Brasil e Estados Unidos devem estreitar a cooperação no setor nuclear. Em fevereiro, o secretário de Energia dos Estados Unidos, Dan Brouillette, vai ao Rio de Janeiro para a primeira reunião ministerial do Fórum de Energia Brasil-Estados Unidos (USBEF)…

…Em epbr, Brasil e EUA tentam reanimar setor nuclear com cooperação e busca ao setor privado

Davos serviu também para reforçar que a má condução brasileira de políticas ambientais, com as que levaram a intensificação do desmatamento da Amazônia, pesará nas contas do país…

… O BR Político (Estadão) destacou esta semana que o presidente do Banco Central, Roberto Campos Neto, tem alertado para a questão e tenta sensibilizar o ministro do Meio Ambiente, Ricardo Salles, da importância econômica do estabelecimento de uma governança ambiental.

Acordos assinados entre Brasil e Índia visam ampliar o intercâmbio nos setores de energia e, com a aproximação dos governos Bolsonaro e Modi, quem sabe, chegar uma solução amigável para disputa envolvendo a produção de açúcar na OMC…

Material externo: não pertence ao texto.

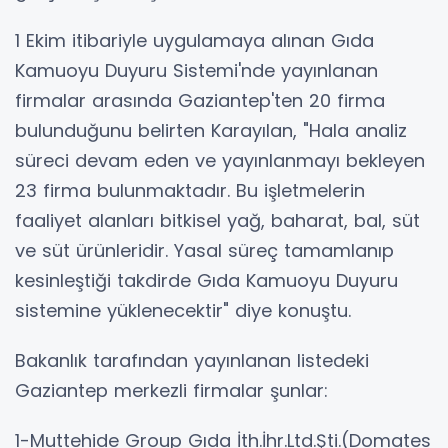
1 Ekim itibariyle uygulamaya alınan Gıda
Kamuoyu Duyuru Sistemi'nde yayınlanan
firmalar arasında Gaziantep'ten 20 firma
bulunduğunu belirten Karayılan, "Hala analiz
süreci devam eden ve yayınlanmayı bekleyen
23 firma bulunmaktadır. Bu işletmelerin
faaliyet alanları bitkisel yağ, baharat, bal, süt
ve süt ürünleridir. Yasal süreç tamamlanıp
kesinleştiği takdirde Gıda Kamuoyu Duyuru
sistemine yüklenecektir" diye konuştu.
Bakanlık tarafından yayınlanan listedeki
Gaziantep merkezli firmalar şunlar:
1-Muttehide Group Gıda İth.İhr.Ltd.Şti.(Domates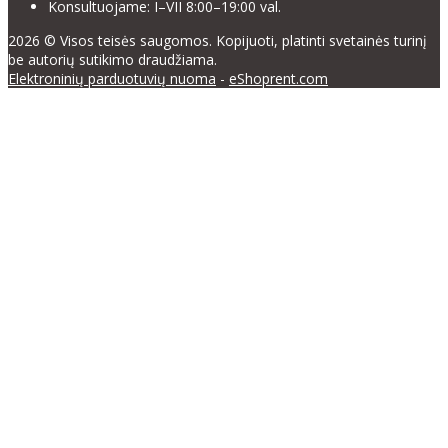
Konsultuojame: I–VII 8:00–19:00 val.
2026 © Visos teisės saugomos. Kopijuoti, platinti svetainės turinį
be autorių sutikimo draudžiama.
Elektroninių parduotuvių nuoma
-
eShoprent.com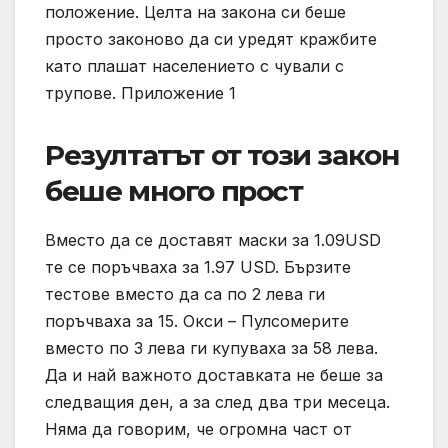
положение. Целта на закона си беше
просто законово да си уредят кражбите
като плашат населението с чували с
трупове. Приложение 1
Резултатът от този закон
беше много прост
Вместо да се доставят маски за 1.09USD
те се поръчваха за 1.97 USD. Бързите
тестове вместо да са по 2 лева ги
поръчваха за 15. Окси – Пулсомерите
вместо по 3 лева ги купуваха за 58 лева.
Да и най важното доставката не беше за
следващия ден, а за след два три месеца.
Няма да говорим, че огромна част от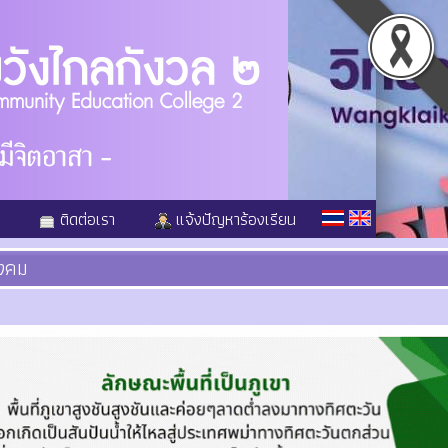
ติดต่อเรา
แจ้งปัญหาร้องเรียน
ังคม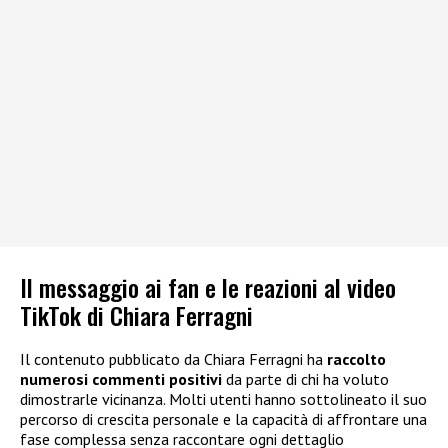
Il messaggio ai fan e le reazioni al video
TikTok di Chiara Ferragni
Il contenuto pubblicato da Chiara Ferragni ha
raccolto
numerosi commenti positivi
da parte di chi ha voluto
dimostrarle vicinanza. Molti utenti hanno sottolineato il suo
percorso di crescita personale e la capacità di affrontare una
fase complessa senza raccontare ogni dettaglio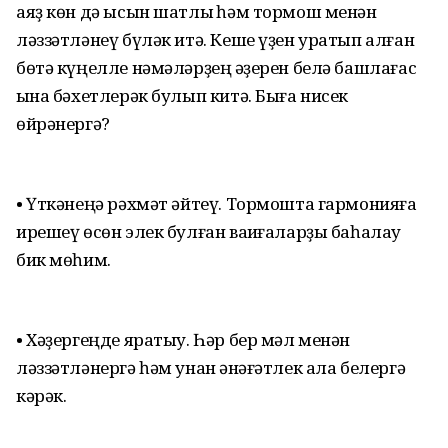
аяҙ көн дә ысын шатлыҡ һәм тормош менән
ләззәтләнеү бүләк итә. Кеше үҙен уратып алған
бөтә күңелле нәмәләрҙең ҡәҙерен белә башлағас
ҡына бәхетлерәк булып китә. Быға нисек
өйрәнергә?
• Үткәнеңә рәхмәт әйтеү. Тормошта гармонияға
ирешеү өсөн элек булған ваҡиғаларҙы баһалау
бик мөһим.
• Хәҙергеңде яратыу. Һәр бер мәл менән
ләззәтләнергә һәм унан ҡәнәғәтлек ала белергә
кәрәк.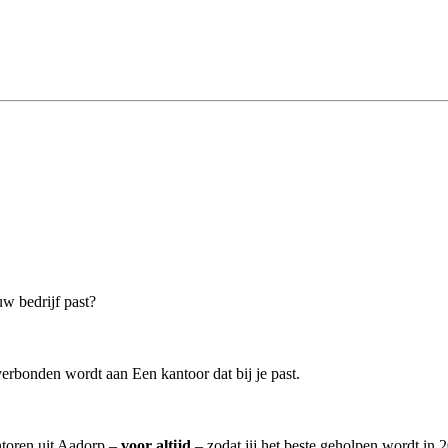
uw bedrijf past?
erbonden wordt aan Een kantoor dat bij je past.
ntoren uit Aadorp –
voor altijd
– zodat jij het beste geholpen wordt in 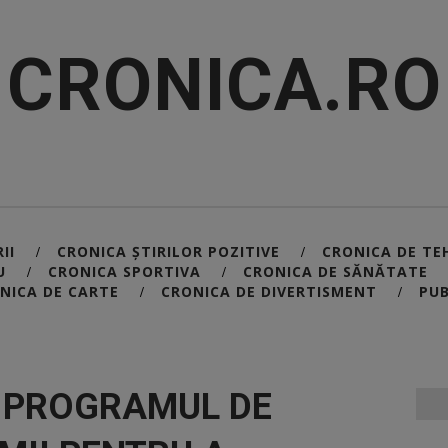
CRONICA.RO
II
CRONICA ȘTIRILOR POZITIVE
CRONICA DE TE
/
/
U
CRONICA SPORTIVA
CRONICA DE SĂNĂTATE
/
/
NICA DE CARTE
CRONICA DE DIVERTISMENT
PUB
/
/
E PROGRAMUL DE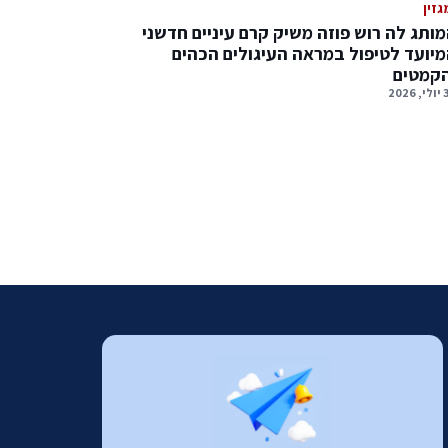
גזין
ותג לה רוש פוזה משיק קרם עיניים חדשני
יועד לטיפול במראה העיגולים הכהים
הקמטים
2026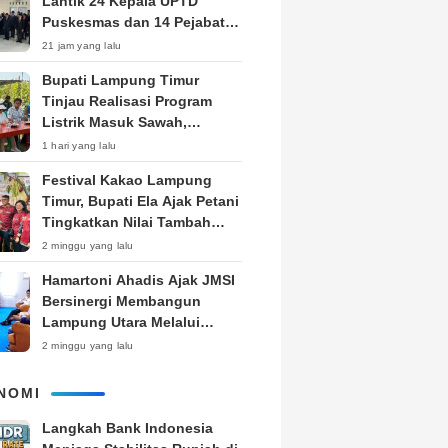
Lantik 24 Kepala UPTD
Puskesmas dan 14 Pejabat
Fungsional, Dorong Inovasi
21 jam yang lalu
dan Pelayanan Prima
Bupati Lampung Timur
Tinjau Realisasi Program
Listrik Masuk Sawah,
Siapkan Subsidi KWH untuk
1 hari yang lalu
Petani
‎Festival Kakao Lampung
Timur, Bupati Ela Ajak Petani
Tingkatkan Nilai Tambah
Produk
2 minggu yang lalu
Hamartoni Ahadis Ajak JMSI
Bersinergi Membangun
Lampung Utara Melalui
Pemberitaan
2 minggu yang lalu
NOMI
Langkah Bank Indonesia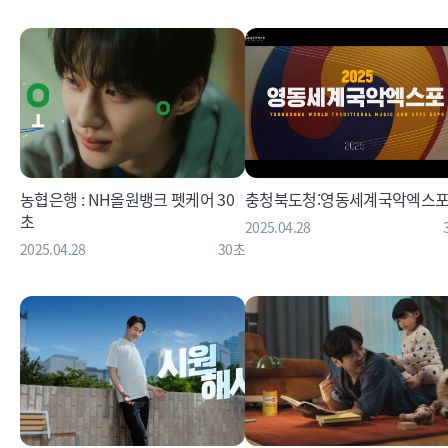
농협은행 : NH올원뱅크 펫케어 30
충청북도청:영동세계국악엑스
초
2025.04.28
2025.04.28
30초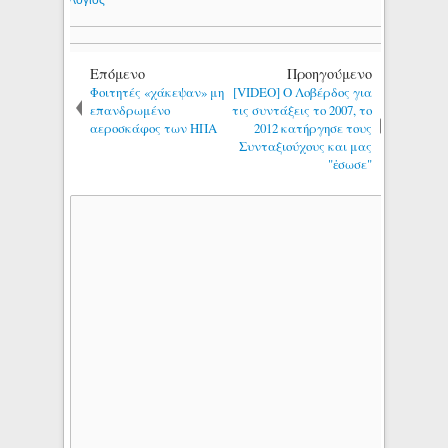
Επόμενο
Προηγούμενο
Φοιτητές «χάκεψαν» μη
[VIDEO] Ο Λοβέρδος για
επανδρωμένο
τις συντάξεις το 2007, το
αεροσκάφος των ΗΠΑ
2012 κατήργησε τους
Συνταξιούχους και μας
"ἐσωσε"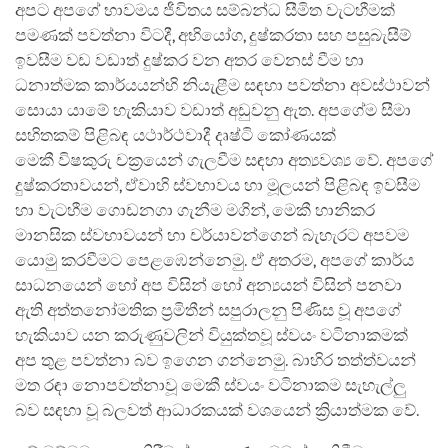
අපට අපගේ භාවමය ජීවිතය සම්බන්ධ සීමිත වැටහීමක්
පමණක් පවත්නා විටදී, අභියෝග, දුෂ්කරතා සහ පසුබැසීම්
ඉවසීම වඩ වඩාත් දුෂ්කර වන අතර වෙනස් වීම හා
ධනාත්මක කාර්යයන්හි නියැළීම සඳහා පවත්නා අවස්ථාවන්
සොයා යාමේ හැකියාව වඩාත් අඩුවනු ඇත. අපගේම සීමා
සහිතකම් පිළිබඳ යථාර්ථවාදී දෘෂ්ටි කෝණයක්
මෙකී විෂකුරු චක්‍රයෙන් ගැලවීම සඳහා අත්‍යවශ්‍ය වේ. අපගේ
දුෂ්කරතාවයන්, ඒවාහි ස්වභාවය හා මූලයන් පිළිබඳ ඉවසීම
හා වැටහීම ගොඩනගා ගැනීම මගින්, මෙකී හානිකර
මානසික ස්වභාවයන් හා චර්යාවන්ගෙන් බැහැරට අපවම
යොමු කරවීමට පෙළඹෙන්නෙමු. ඒ අතරම, අපගේ කාර්ය
සාධනයෙන් හෝ අප විසින් හෝ අන්‍යයන් විසින් පනවා
ඇති අත්තනෝමතික ප්‍රමිතීන් සපුරාලනු පිණිස වූ අපගේ
හැකියාව යන කරුණුවලින් වියුක්තවූ ස්වයං වටිනාකමක්
අප තුළ පවත්නා බව ඉගෙන ගන්නෙමු. බාහිර තත්ත්වයන්
මත රඳා නොපවත්නාවූ මෙකී ස්වයං වටිනාකම සැහැල්ලු
බව සඳහා වූ බලවත් ආධාරකයක් වශයෙන් ක්‍රියාත්මක වේ.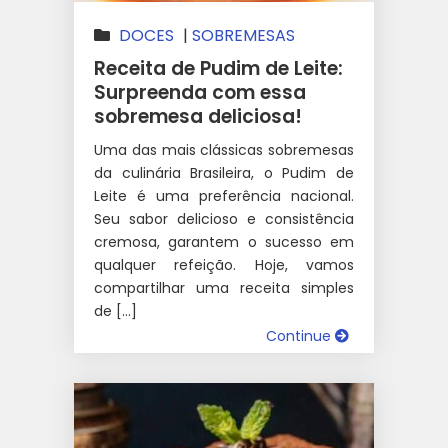
DOCES
|
SOBREMESAS
Receita de Pudim de Leite:
Surpreenda com essa
sobremesa deliciosa!
Uma das mais clássicas sobremesas
da culinária Brasileira, o Pudim de
Leite é uma preferência nacional.
Seu sabor delicioso e consistência
cremosa, garantem o sucesso em
qualquer refeição. Hoje, vamos
compartilhar uma receita simples
de […]
Continue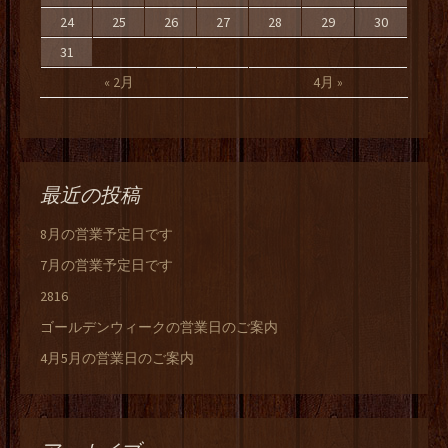
24
25
26
27
28
29
30
31
« 2月
4月 »
最近の投稿
8月の営業予定日です
7月の営業予定日です
2816
ゴールデンウィークの営業日のご案内
4月5月の営業日のご案内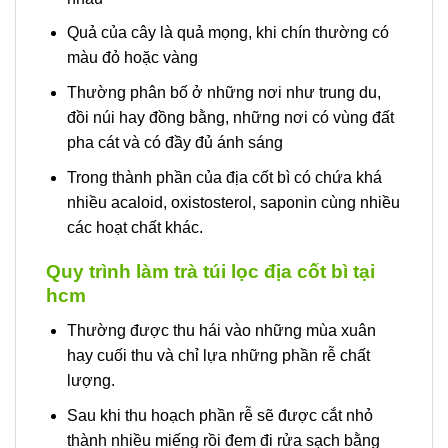
Quả của cây là quả mọng, khi chín thường có
màu đỏ hoặc vàng
Thường phân bố ở những nơi như trung du,
đồi núi hay đồng bằng, những nơi có vùng đất
pha cát và có đầy đủ ánh sáng
Trong thành phần của địa cốt bì có chứa khá
nhiều acaloid, oxistosterol, saponin cùng nhiều
các hoạt chất khác.
Quy trình làm trà túi lọc địa cốt bì tại
hcm
Thường được thu hái vào những mùa xuân
hay cuối thu và chỉ lựa những phần rễ chất
lượng.
Sau khi thu hoạch phần rễ sẽ được cắt nhỏ
thành nhiều miếng rồi đem đi rửa sạch bằng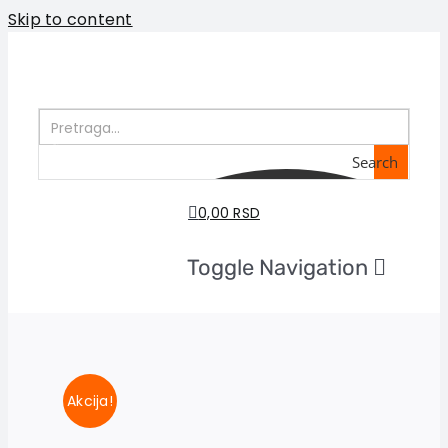
Skip to content
Search
0,00 RSD
Toggle Navigation
Home
About us
Books
In preparation
Akcija!
Sale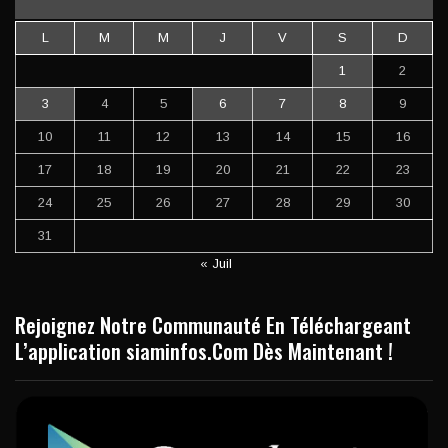
L
M
M
J
V
S
D
1
2
3
4
5
6
7
8
9
10
11
12
13
14
15
16
17
18
19
20
21
22
23
24
25
26
27
28
29
30
31
« Juil
Rejoignez Notre Communauté En Téléchargeant
L’application siaminfos.Com Dès Maintenant !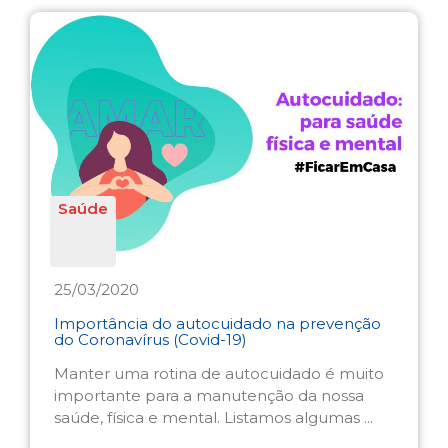
Saúde
25/03/2020
Importância do autocuidado na prevenção
do Coronavírus (Covid-19)
Manter uma rotina de autocuidado é muito
importante para a manutenção da nossa
saúde, física e mental. Listamos algumas ...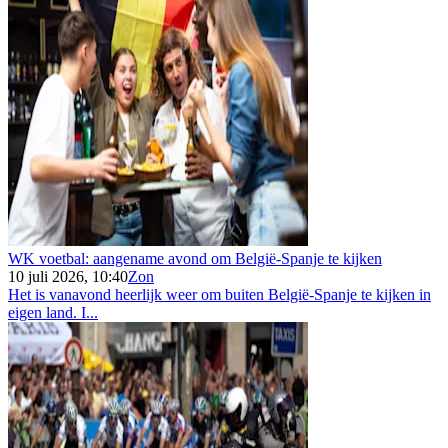
WK voetbal: aangename avond om België-Spanje te kijken
10 juli 2026, 10:40
Zon
Het is vanavond heerlijk weer om buiten België-Spanje te kijken in
eigen land. I...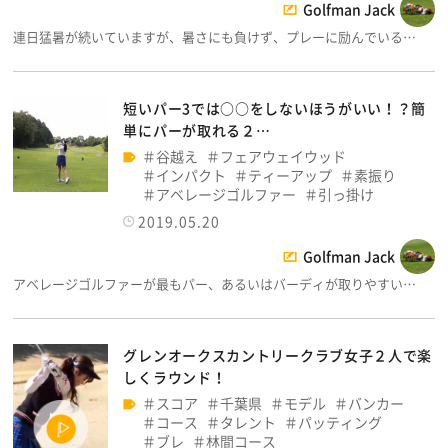
Golfman Jack
連日猛暑が続いていますが、暑さにも負けず、プレーに励んでいる…
短いパー3では○○をしないほうがいい！？簡
単にパーが取れる２…
谷越え
フェアウェイウッド
インパクト
ティーアップ
素振り
アベレージゴルファー
引っ掛け
2019.05.20
Golfman Jack
アベレージゴルファーが最もパー、あるいはバーディが取りやすい…
グレンオークスカントリークラブ女子２人で楽
しくラウンド！
スコア
千葉県
モデル
バンカー
コース
タレント
パッティング
ブレ
林間コース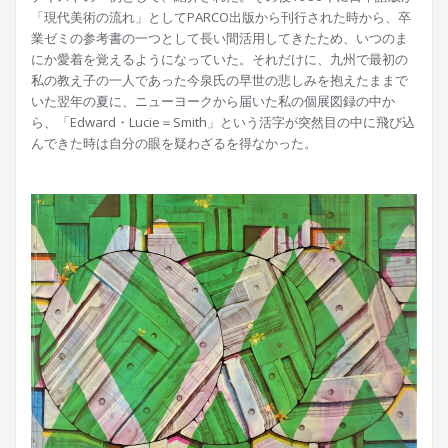
「現代美術の流れ」としてPARCO出版から刊行された時から、卒
業ゼミの参考書の一つとして長い間活用してきたため、いつのま
にか愛着を覚えるようになっていた。それだけに、九州で最初の
私の教え子の一人であった今泉氏の早世の悲しみを抱えたままで
いた翌年の夏に、ニューヨークから届いた私の個展図録の中か
ら、「Edward・Lucie＝Smith」という活字が突然目の中に飛び込
んできた時は自分の眼を疑わざるを得なかった。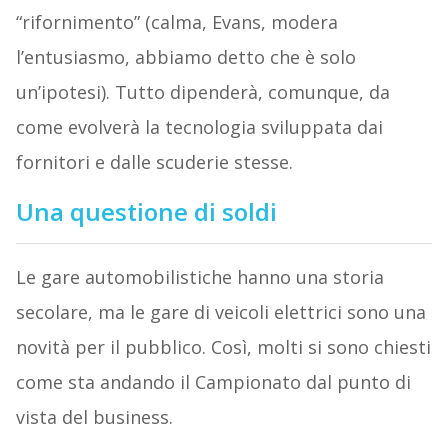
“rifornimento” (calma, Evans, modera
l’entusiasmo, abbiamo detto che è solo
un’ipotesi). Tutto dipenderà, comunque, da
come evolverà la tecnologia sviluppata dai
fornitori e dalle scuderie stesse.
Una questione di soldi
Le gare automobilistiche hanno una storia
secolare, ma le gare di veicoli elettrici sono una
novità per il pubblico. Così, molti si sono chiesti
come sta andando il Campionato dal punto di
vista del business.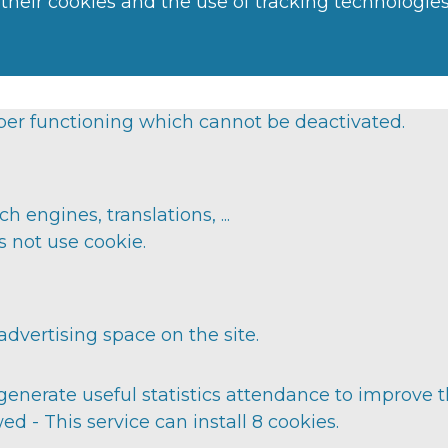
 their cookies and the use of tracking technologies
roper functioning which cannot be deactivated.
h engines, translations, ...
s not use cookie.
dvertising space on the site.
erate useful statistics attendance to improve th
wed
-
This service can install 8 cookies.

… Onde o Brasil questiona subsídios dados pelo governo indiano, alegando que distorcem a oferta do produto e os preços do mercado internacional. Por aqui, o que se espera é o desenvolvimento do etanol na Índia – a colaboração começa com apoio técnico brasileiro, mirando o crescimento futuro do mercado. Mais: Mercado de gás e GNL na agenda bilateral do Brasil na Índia

Em tempo, o ministro Bento Albuquerque, defendeu que “a Índia possui a maior indústria de açúcar do mundo. Proponho que unamos nossos esforços para tornar o etanol uma commodity global”, afirmou em evento para executivos e políticos em Nova Délhi

…Lembrou o Lula, em 2007: “com relação ao álcool se transformar em commodity, eu acho que é uma questão irreversível. Nós temos de ter mais responsabilidade, porque nós temos que, não só oferecer o álcool, mas garantir o suprimento do mercado brasileiro e do mercado internacional”. O Globo

E a EPE aprofundou os estudos iniciados em 2018 sobre a geração de energia eólica offshore no Brasil. O documento (.pdf) lançado semana passada, mapeia tanto o potencial de energia em cada região do país, velocidade dos ventos e profundidade, quanto aspectos logísticos, legais e regulatórios.